According to his mom Andrea Blackstone, when Stallings was about four, she showed him a few YouTube videos about veterans and military service. Her intention was to help her son learn about the services they do for the country he lives in, considering they have a lot of veterans in their family itself. That's when she came across certain videos that showed veterans being homeless. Initially, Blackstone was hesitant to show Stallings these videos, but then she decided that it was something he ought to see. She showed him one which included imagery of those veterans with signs asking for help.
“He lit up, and he was upset,” Blackstone said. “He kept telling me it wasn’t right.” Then, the little boy asked his mom to take him shopping for supplies, insisting that he would help these veterans if no one else would. Blackstone, who was touched and taken aback by her son's request, told him that though she understood his passion to help the veterans, they did not have the funds to build them homes. Determined not to give up, the mother-son duo decided to look for another way to help them. First, they started sending in questions to their home state of Maryland to the governor’s office asking what was being done for the veterans.
Then, Blackstone submitted her son’s idea to start “Give Back to Veterans Day” to a nonprofit, which conferred him a $100 to begin making care packages for veterans that included toiletries and ‘thank you’ cards. “It was always very important to me from the very beginning for anyone to understand this was not my idea, this was a little kid who’s barely 4-years-old, his idea,” Blackstone said. “I think sometimes people assume, because someone is so young, that it would be impossible to come up with something like this.” Blackstone asked her son if he was ok with his deeds being shared on social media for the world to see, and he agreed.
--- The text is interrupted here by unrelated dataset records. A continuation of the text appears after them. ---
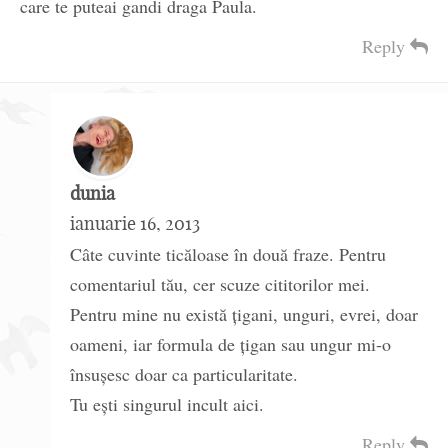
care te puteai gandi draga Paula.
Reply
dunia
ianuarie 16, 2013
Câte cuvinte ticăloase în două fraze. Pentru
comentariul tău, cer scuze cititorilor mei.
Pentru mine nu există țigani, unguri, evrei, doar
oameni, iar formula de țigan sau ungur mi-o
însușesc doar ca particularitate.
Tu ești singurul incult aici.
Reply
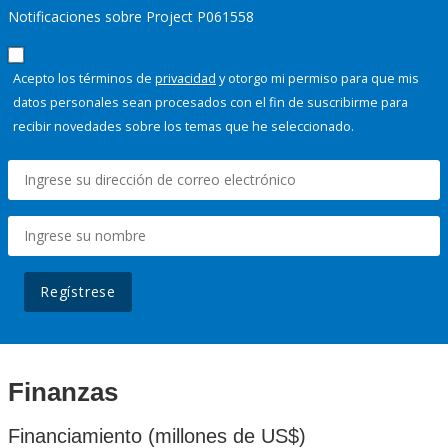
Notificaciones sobre Project P061558
Acepto los términos de
privacidad
y otorgo mi permiso para que mis
datos personales sean procesados con el fin de suscribirme para
recibir novedades sobre los temas que he seleccionado.
Regístrese
Finanzas
Financiamiento (millones de US$)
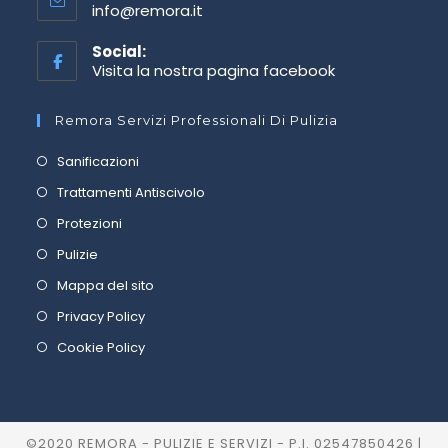
info@remora.it
Social:
Visita la nostra pagina facebook
Remora Servizi Professionali Di Pulizia
Sanificazioni
Trattamenti Antiscivolo
Protezioni
Pulizie
Mappa del sito
Privacy Policy
Cookie Policy
©2020 REMORA - PULIZIE E SERVIZI - P.I. 02547850426 |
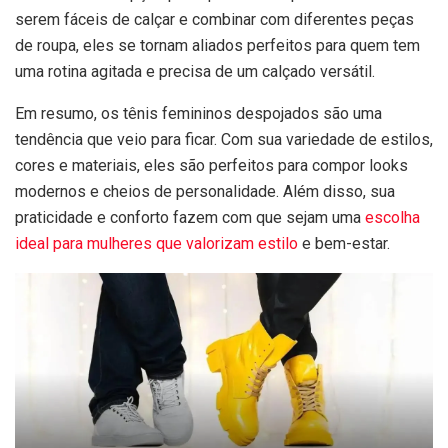
serem fáceis de calçar e combinar com diferentes peças
de roupa, eles se tornam aliados perfeitos para quem tem
uma rotina agitada e precisa de um calçado versátil.
Em resumo, os tênis femininos despojados são uma
tendência que veio para ficar. Com sua variedade de estilos,
cores e materiais, eles são perfeitos para compor looks
modernos e cheios de personalidade. Além disso, sua
praticidade e conforto fazem com que sejam uma
escolha
ideal para mulheres que valorizam estilo
e bem-estar.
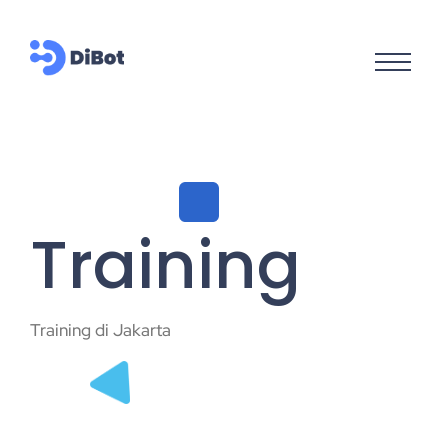
Training
Training di Jakarta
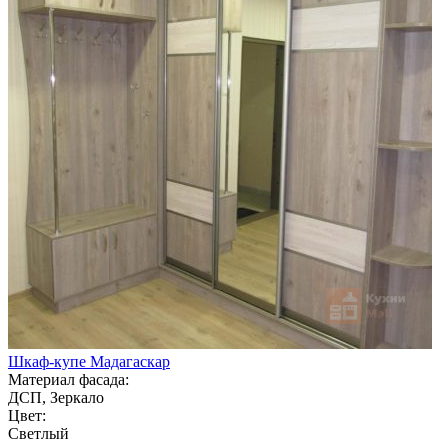
Шкаф-купе Мадагаскар
Материал фасада:
ДСП, Зеркало
Цвет:
Светлый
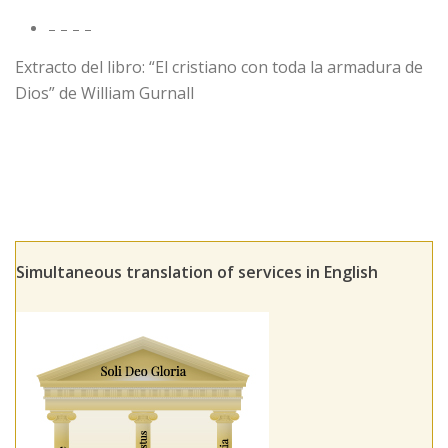
– – – –
Extracto del libro: “El cristiano con toda la armadura de
Dios” de William Gurnall
Simultaneous translation of services in English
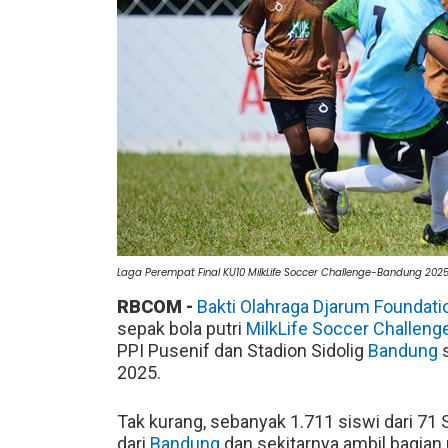
Laga Perempat Final KU10 MilkLife Soccer Challenge-Bandung 202
RBCOM -
Bakti Olahraga Djarum Foundati
sepak bola putri
MilkLife Soccer Challeng
PPI Pusenif dan Stadion Sidolig
Bandung
s
2025.
Tak kurang, sebanyak 1.711 siswi dari 71 
dari
Bandung
dan sekitarnya ambil bagia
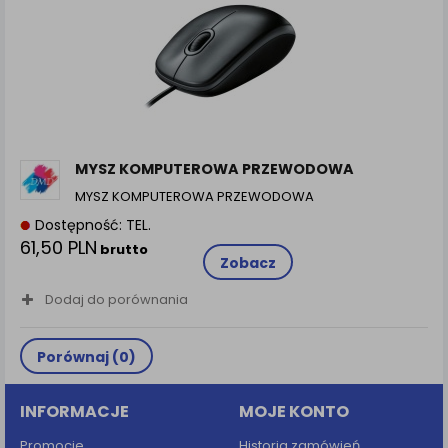
MYSZ KOMPUTEROWA PRZEWODOWA
MYSZ KOMPUTEROWA PRZEWODOWA
Dostępność: TEL.
61,50 PLN
brutto
Zobacz
Dodaj do porównania
Porównaj (
0
)
INFORMACJE
MOJE KONTO
Promocje
Historia zamówień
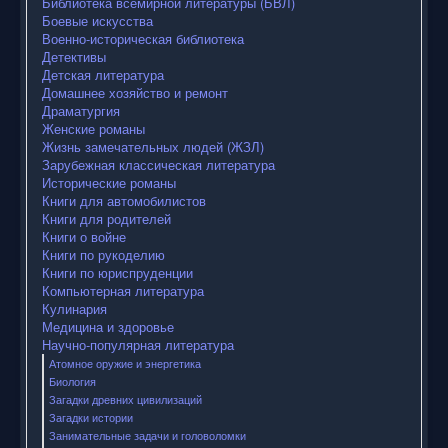
Библиотека всемирной литературы (БВЛ)
Боевые искусства
Военно-историческая библиотека
Детективы
Детская литература
Домашнее хозяйство и ремонт
Драматургия
Женские романы
Жизнь замечательных людей (ЖЗЛ)
Зарубежная классическая литература
Исторические романы
Книги для автомобилистов
Книги для родителей
Книги о войне
Книги по рукоделию
Книги по юриспруденции
Компьютерная литература
Кулинария
Медицина и здоровье
Научно-популярная литература
Атомное оружие и энергетика
Биология
Загадки древних цивилизаций
Загадки истории
Занимательные задачи и головоломки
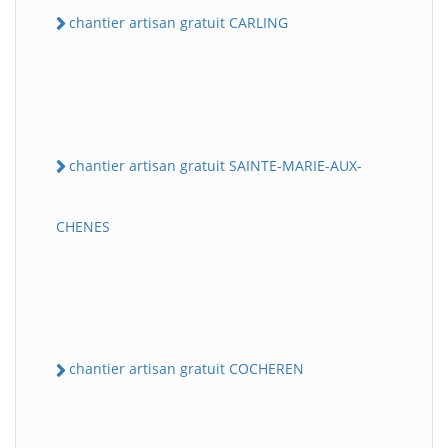
chantier artisan gratuit CARLING
chantier artisan gratuit SAINTE-MARIE-AUX-
CHENES
chantier artisan gratuit COCHEREN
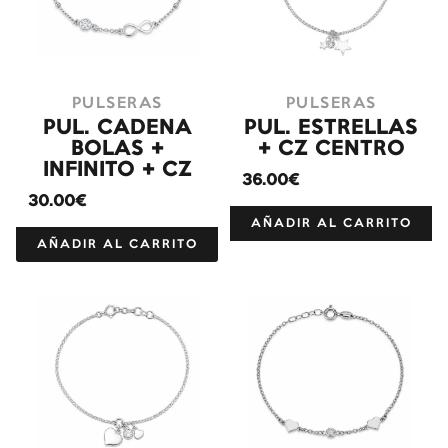
PULSERAS
PULSERAS
PUL. CADENA
PUL. ESTRELLAS
BOLAS +
+ CZ CENTRO
INFINITO + CZ
36.00€
30.00€
AÑADIR AL CARRITO
AÑADIR AL CARRITO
After the first few donations, Stallings told his mom that he wanted to continue helping veterans and since then, there's been no looking back for Stallings. “I think the resounding message has been if a kid this young can care and put so much effort into the cause, then other people can get involved and figure out how we can support our veterans on the community level, too,” Blackstone said. Being a single mom, it hasn't been easy for Blackstone, but she doesn't think they'll give up any time soon. “It’s just a lot of different things I didn’t anticipate but the goal is to keep it going because we see the value of the help,” Blackstone said. “It’s been a lot but the reward is just seeing people get help.”